• [WHAT NEEDS TO BE DONE] At the line with "Bezzecchi non si nasconde: pausa", start repeating the data, and continue line by line through the final line, exactly.

• [PROVIDED ENTRIES]
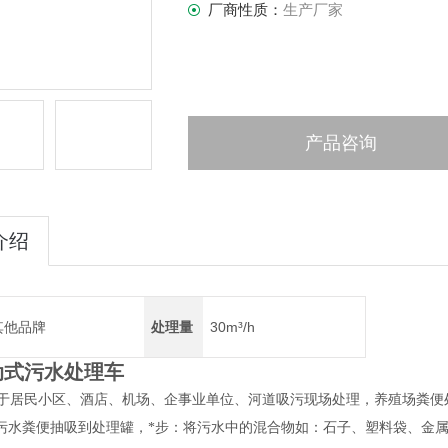
厂商性质：
生产厂家
产品咨询
介绍
其他品牌
处理量
30m³/h
动式污水处理车
于居民小区、酒店、机场、企事业单位、河道吸污现场处理，养殖场粪便
污水粪便抽吸到处理罐，*步：将污水中的混合物如：石子、塑料袋、金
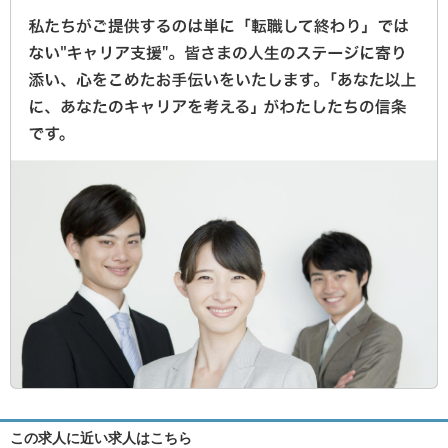
この求人に近い求人はこちら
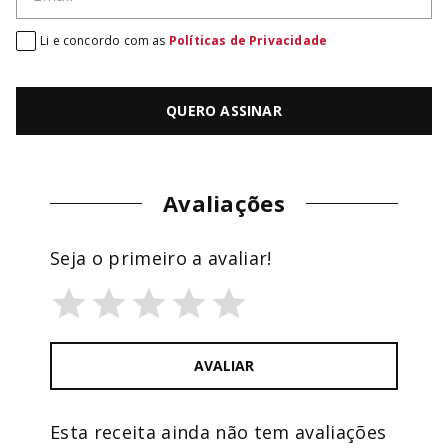
Li e concordo com as
Políticas de Privacidade
QUERO ASSINAR
Avaliações
Seja o primeiro a avaliar!
AVALIAR
Esta receita ainda não tem avaliações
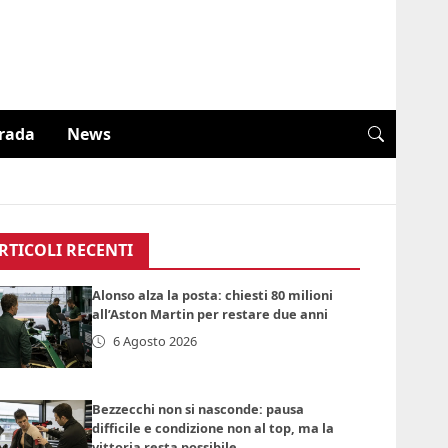
trada
News
RTICOLI RECENTI
Alonso alza la posta: chiesti 80 milioni
all’Aston Martin per restare due anni
6 Agosto 2026
Bezzecchi non si nasconde: pausa
difficile e condizione non al top, ma la
vittoria resta possibile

• [WRITTEN RESPONSE]
Bezzecchi non si nasconde: pausa
difficile e condizione non al top, ma la
vittoria resta possibile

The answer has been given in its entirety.